The process of recovering pressure-volume energy from compressed hydrogen involves using a hydrogen fuel cell to convert the chemical energy of the compressed hydrogen gas into electrical energy. This process is known as electrochemical conversion and it involves the use of an anode, cathode, and electrolyte to produce electricity.

## 2. How efficient is the process of recovering pressure-volume energy from compressed hydrogen?

The efficiency of this process varies depending on the type of fuel cell used and the conditions in which it operates. On average, hydrogen fuel cells have a conversion efficiency of 40-60%, making them one of the most efficient methods for converting chemical energy into electricity.

## 3. Can the recovered pressure-volume energy from compressed hydrogen be stored for later use?

Yes, the electrical energy produced from the pressure-volume energy of compressed hydrogen can be stored in batteries or capacitors for later use.
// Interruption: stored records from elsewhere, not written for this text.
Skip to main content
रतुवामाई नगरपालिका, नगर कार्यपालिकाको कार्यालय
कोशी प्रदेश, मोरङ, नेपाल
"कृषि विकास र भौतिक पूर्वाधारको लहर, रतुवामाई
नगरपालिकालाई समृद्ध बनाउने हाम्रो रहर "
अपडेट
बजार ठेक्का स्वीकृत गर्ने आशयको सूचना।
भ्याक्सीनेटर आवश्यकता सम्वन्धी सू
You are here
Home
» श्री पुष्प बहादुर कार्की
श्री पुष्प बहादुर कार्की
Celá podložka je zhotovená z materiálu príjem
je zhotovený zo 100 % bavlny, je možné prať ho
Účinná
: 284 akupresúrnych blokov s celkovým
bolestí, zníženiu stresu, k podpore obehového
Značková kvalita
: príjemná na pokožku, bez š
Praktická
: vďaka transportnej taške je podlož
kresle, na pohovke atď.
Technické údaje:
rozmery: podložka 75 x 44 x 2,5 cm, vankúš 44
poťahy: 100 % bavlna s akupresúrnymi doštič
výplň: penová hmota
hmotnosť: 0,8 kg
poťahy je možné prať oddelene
This allows for the energy to be used when needed, rather than immediately.

## 4. What are the benefits of recovering pressure-volume energy from compressed hydrogen?

There are several benefits to recovering pressure-volume energy from compressed hydrogen, including its high efficiency, low emissions, and potential for renewable energy sources. Hydrogen fuel cells also have a longer lifespan compared to traditional batteries, making them a more sustainable energy option.

## 5. What are the limitations of recovering pressure-volume energy from compressed hydrogen?

One of the main limitations of this process is the current high cost of producing and storing compressed hydrogen. Additionally, the infrastructure for hydrogen fuel cells is still limited, making it difficult to implement on a large scale. However, with advancements in technology and infrastructure, these limitations are expected to decrease in the future.